• [Record extracts]
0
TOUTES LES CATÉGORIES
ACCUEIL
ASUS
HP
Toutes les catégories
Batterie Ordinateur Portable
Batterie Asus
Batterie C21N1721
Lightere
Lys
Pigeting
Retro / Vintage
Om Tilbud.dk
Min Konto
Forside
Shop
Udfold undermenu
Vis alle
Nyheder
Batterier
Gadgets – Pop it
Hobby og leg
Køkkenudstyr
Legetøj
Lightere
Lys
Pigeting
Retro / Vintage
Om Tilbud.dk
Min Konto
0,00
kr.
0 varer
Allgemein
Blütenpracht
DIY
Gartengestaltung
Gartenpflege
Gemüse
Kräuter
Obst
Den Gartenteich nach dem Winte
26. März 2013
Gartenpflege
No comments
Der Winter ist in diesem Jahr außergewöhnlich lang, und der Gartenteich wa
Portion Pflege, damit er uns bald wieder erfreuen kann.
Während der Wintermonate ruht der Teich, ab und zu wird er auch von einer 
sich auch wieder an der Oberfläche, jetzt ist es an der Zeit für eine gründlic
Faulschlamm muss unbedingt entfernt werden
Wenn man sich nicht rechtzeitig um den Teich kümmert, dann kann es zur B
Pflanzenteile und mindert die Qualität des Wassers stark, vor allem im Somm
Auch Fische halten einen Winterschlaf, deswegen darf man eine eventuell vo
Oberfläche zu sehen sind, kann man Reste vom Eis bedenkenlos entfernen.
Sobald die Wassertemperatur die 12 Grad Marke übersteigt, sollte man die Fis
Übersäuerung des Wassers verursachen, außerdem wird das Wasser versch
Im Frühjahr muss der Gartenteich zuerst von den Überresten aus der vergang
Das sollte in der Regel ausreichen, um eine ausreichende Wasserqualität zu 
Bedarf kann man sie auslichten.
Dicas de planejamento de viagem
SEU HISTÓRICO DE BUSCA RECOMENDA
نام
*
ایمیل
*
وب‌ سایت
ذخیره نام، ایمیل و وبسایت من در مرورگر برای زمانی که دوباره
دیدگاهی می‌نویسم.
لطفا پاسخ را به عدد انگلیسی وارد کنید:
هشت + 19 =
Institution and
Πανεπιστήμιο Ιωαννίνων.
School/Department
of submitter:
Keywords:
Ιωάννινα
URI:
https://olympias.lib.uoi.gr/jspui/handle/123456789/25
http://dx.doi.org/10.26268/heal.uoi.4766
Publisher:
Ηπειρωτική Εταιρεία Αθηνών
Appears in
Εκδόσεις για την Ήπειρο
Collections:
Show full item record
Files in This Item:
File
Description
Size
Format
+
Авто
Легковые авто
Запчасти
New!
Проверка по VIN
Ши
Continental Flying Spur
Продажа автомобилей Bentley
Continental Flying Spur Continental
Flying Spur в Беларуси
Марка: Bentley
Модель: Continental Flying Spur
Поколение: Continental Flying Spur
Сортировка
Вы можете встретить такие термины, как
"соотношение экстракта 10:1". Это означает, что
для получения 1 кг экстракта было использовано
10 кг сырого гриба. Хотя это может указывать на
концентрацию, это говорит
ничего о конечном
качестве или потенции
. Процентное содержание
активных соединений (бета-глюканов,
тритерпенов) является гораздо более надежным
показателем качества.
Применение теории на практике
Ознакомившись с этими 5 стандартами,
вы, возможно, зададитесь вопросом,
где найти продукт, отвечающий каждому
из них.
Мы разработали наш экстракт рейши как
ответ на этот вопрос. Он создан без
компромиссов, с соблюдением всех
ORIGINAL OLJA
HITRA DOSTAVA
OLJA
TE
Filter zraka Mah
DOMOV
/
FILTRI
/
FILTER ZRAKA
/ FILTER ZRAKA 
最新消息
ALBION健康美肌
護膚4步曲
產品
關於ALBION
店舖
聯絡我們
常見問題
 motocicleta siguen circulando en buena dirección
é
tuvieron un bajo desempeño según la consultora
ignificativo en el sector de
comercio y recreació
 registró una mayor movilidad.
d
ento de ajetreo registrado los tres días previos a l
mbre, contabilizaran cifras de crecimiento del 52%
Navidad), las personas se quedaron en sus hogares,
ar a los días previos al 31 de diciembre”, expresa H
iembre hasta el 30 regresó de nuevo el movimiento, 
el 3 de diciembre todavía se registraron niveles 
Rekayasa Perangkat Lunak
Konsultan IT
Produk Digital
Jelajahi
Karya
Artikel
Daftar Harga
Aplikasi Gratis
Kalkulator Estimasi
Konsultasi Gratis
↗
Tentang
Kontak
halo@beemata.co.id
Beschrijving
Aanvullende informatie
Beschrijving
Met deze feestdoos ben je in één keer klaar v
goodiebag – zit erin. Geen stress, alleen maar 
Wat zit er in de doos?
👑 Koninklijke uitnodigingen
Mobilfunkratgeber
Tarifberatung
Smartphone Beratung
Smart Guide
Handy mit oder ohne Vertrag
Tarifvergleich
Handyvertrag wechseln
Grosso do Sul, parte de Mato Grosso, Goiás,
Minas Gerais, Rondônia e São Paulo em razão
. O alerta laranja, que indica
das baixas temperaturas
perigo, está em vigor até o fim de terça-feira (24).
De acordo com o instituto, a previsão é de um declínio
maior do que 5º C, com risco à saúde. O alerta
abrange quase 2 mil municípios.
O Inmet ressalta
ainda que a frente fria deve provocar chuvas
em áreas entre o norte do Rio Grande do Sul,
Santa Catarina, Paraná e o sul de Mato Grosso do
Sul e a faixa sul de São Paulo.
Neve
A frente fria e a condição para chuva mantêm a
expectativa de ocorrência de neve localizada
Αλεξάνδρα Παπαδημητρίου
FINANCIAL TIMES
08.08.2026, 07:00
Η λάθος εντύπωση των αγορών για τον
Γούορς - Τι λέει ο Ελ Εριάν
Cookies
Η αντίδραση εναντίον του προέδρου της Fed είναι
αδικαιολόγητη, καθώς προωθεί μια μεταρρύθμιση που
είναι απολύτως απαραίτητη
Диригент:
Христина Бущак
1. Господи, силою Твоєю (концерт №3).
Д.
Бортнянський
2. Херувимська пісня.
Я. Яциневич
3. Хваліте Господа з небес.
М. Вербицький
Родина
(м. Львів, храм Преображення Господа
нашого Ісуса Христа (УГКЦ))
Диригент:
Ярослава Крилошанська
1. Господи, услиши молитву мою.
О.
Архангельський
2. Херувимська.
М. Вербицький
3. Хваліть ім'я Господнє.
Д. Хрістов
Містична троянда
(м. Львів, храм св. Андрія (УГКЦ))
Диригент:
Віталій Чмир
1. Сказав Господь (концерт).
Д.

• [The task] Start at the first line of the entries and stop at the line with "Bedarf kann man sie auslichten.". Retype each of those lines exactly, both ends included.

• [Solution for this task]
0
TOUTES LES CATÉGORIES
ACCUEIL
ASUS
HP
Toutes les catégories
Batterie Ordinateur Portable
Batterie Asus
Batterie C21N1721
Lightere
Lys
Pigeting
Retro / Vintage
Om Tilbud.dk
Min Konto
Forside
Shop
Udfold undermenu
Vis alle
Nyheder
Batterier
Gadgets – Pop it
Hobby og leg
Køkkenudstyr
Legetøj
Lightere
Lys
Pigeting
Retro / Vintage
Om Tilbud.dk
Min Konto
0,00
kr.
0 varer
Allgemein
Blütenpracht
DIY
Gartengestaltung
Gartenpflege
Gemüse
Kräuter
Obst
Den Gartenteich nach dem Winte
26. März 2013
Gartenpflege
No comments
Der Winter ist in diesem Jahr außergewöhnlich lang, und der Gartenteich wa
Portion Pflege, damit er uns bald wieder erfreuen kann.
Während der Wintermonate ruht der Teich, ab und zu wird er auch von einer 
sich auch wieder an der Oberfläche, jetzt ist es an der Zeit für eine gründlic
Faulschlamm muss unbedingt entfernt werden
Wenn man sich nicht rechtzeitig um den Teich kümmert, dann kann es zur B
Pflanzenteile und mindert die Qualität des Wassers stark, vor allem im Somm
Auch Fische halten einen Winterschlaf, deswegen darf man eine eventuell vo
Oberfläche zu sehen sind, kann man Reste vom Eis bedenkenlos entfernen.
Sobald die Wassertemperatur die 12 Grad Marke übersteigt, sollte man die Fis
Übersäuerung des Wassers verursachen, außerdem wird das Wasser versch
Im Frühjahr muss der Gartenteich zuerst von den Überresten aus der vergang
Das sollte in der Regel ausreichen, um eine ausreichende Wasserqualität zu 
Bedarf kann man sie auslichten.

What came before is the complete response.